Images communicate emotion, identity, and culture in ways that text alone
cannot.
Clustering allows us to group similar images automatically,
which supports:
- Trend
detection – spotting what is popular and emerging,
- Community
analysis – identifying groups and influencers,
- Content
personalization – enhancing recommendations,
- Cultural
insights – understanding visual narratives across regions.
Our Methodology
We employed Hierarchical Agglomerative Clustering
because it offers a layered, tree-like view of data relationships. Unlike
K-Means, which produces flat groups, HAC uncovers multi-level patterns.
The approach follows six structured steps (see Table-1):
Step |
Description |
Image Preprocessing |
Images from the folder
path are preprocessed to guarantee size and format uniformity. This involves
shrinking pictures to 100x100 pixels and normalizing pixel values to 0–1. |
Textual Feature Extraction |
TF-IDF
vectorization extracts textual information from picture filenames.

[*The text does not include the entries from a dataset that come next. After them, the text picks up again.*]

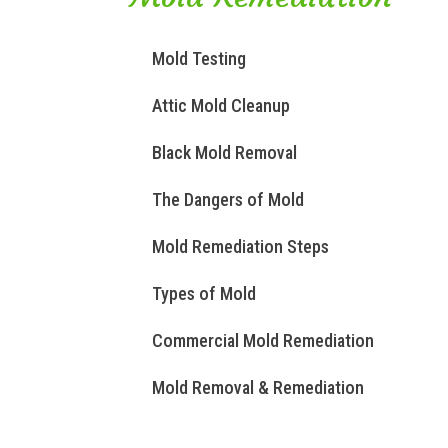
Mold Testing
Attic Mold Cleanup
Black Mold Removal
The Dangers of Mold
Mold Remediation Steps
Types of Mold
Commercial Mold Remediation
Mold Removal & Remediation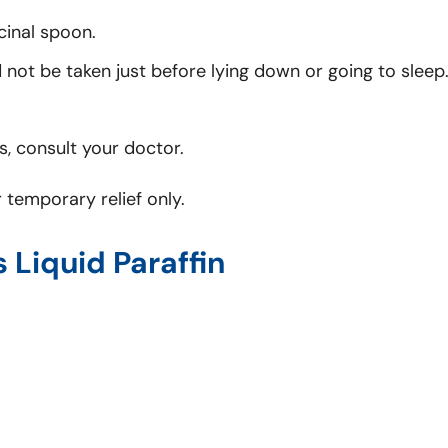
cinal spoon.
not be taken just before lying down or going to sleep
, consult your doctor.
 temporary relief only.
s Liquid Paraffin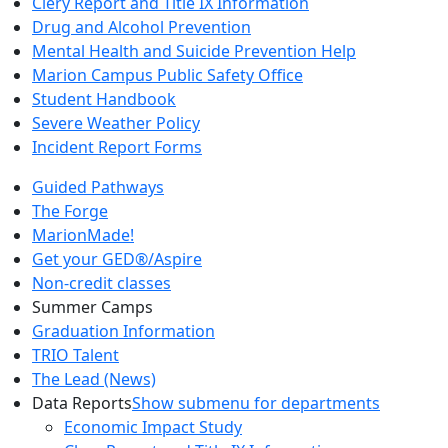
Clery Report and Title IX Information
Drug and Alcohol Prevention
Mental Health and Suicide Prevention Help
Marion Campus Public Safety Office
Student Handbook
Severe Weather Policy
Incident Report Forms
Guided Pathways
The Forge
MarionMade!
Get your GED®/Aspire
Non-credit classes
Summer Camps
Graduation Information
TRIO Talent
The Lead (News)
Data Reports
Show submenu for departments
Economic Impact Study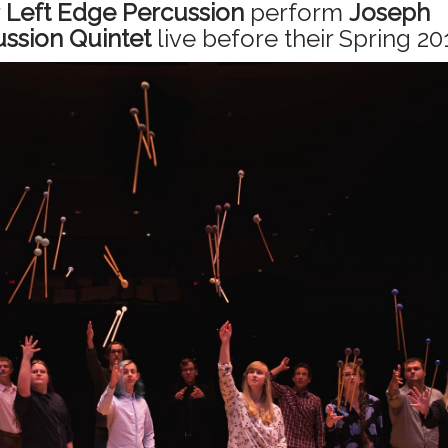
r
Left Edge Percussion
perform
Joseph
ssion Quintet
live before their Spring 20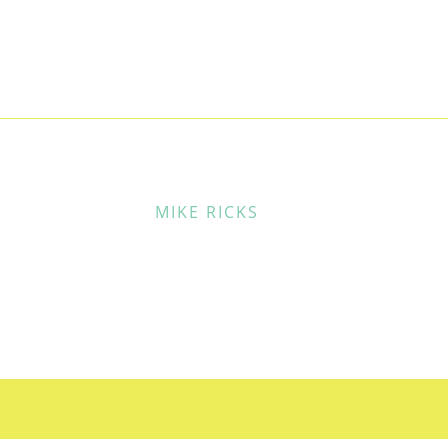
MIKE RICKS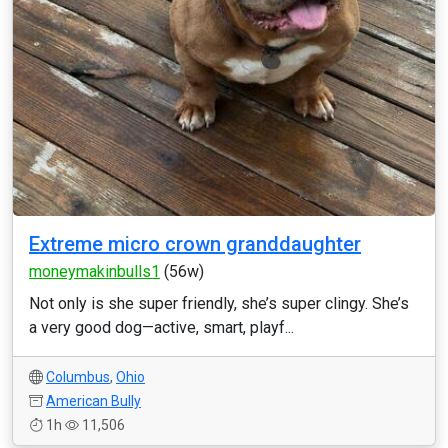
Extreme micro crown granddaughter
moneymakinbulls1
(56w)
Not only is she super friendly, she’s super clingy. She’s
a very good dog—active, smart, playf...
Columbus
,
Ohio
American Bully
1h
11,506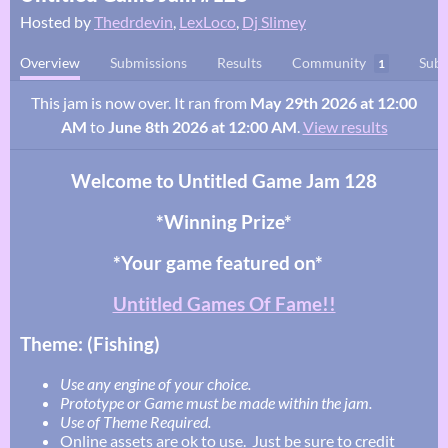
Hosted by
Thedrdevin
,
LexLoco
,
Dj Slimey
Overview
Submissions
Results
Community
Subm
1
This jam is now over. It ran from
May 29th 2026 at 12:00
AM
to
June 8th 2026 at 12:00 AM
.
View results
Welcome to Untitled Game Jam 128
*Winning Prize*
*Your game featured on*
Untitled Games Of Fame!!
Theme: (Fishing)
Use any engine of your choice.
Prototype or Game must be made within the jam.
Use of Theme Required.
Online assets are ok to use. Just be sure to credit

This
technique captures each image's unique textual features, allowing clustering
to include text. |
Hierarchical Agglomerative Clustering |
Hierarchical
clustering with agglomeration uses textual feature extraction TF-IDF vectors.
This approach merges the most comparable clusters until it achieves the
target number using a linkage criterion like Ward's. A hierarchical technique
can identify clusters at several granularity levels, revealing the data's
hierarchical structure. |
Dimensionality Reduction for Visualization |
PCA and t-SNE
are used on TF-IDF vectors to illustrate clustering findings in two
dimensions. These algorithms translate high dimensional TF-IDF space into a
lower dimensional space while retaining data structure, enabling
understandable cluster display. |
Visualization and
Interpretation |
Scattered plots show
clustering findings as images colored by cluster assignment. Cluster
boundaries, separability, and picture distribution are easier to comprehend
with this view. Also, save clustering findings as images for further research
and interpretation. |
Documentation and Analysis |
Text files
are saved with cluster assignments for each picture, clustering parameters,
and a technique description for documentation and analysis. This permits
repeatability and comparability across datasets or experimental situations. |
Table 1 - Proposed Method for Clustering Social Media Images
- Preprocessing
– resizing images to 100×100 pixels and normalizing pixel values.
- Feature
Extraction – applying TF-IDF to filenames to capture textual meaning.
- Clustering
– merging clusters using Ward’s linkage method.
- Dimensionality
Reduction – PCA and t-SNE compress high-dimensional data into 2D
space.
- Visualization
– scatter plots showing cluster separability (Figures 1 & 2).
- Documentation
– saving results, cluster assignments, and parameters for reproducibility.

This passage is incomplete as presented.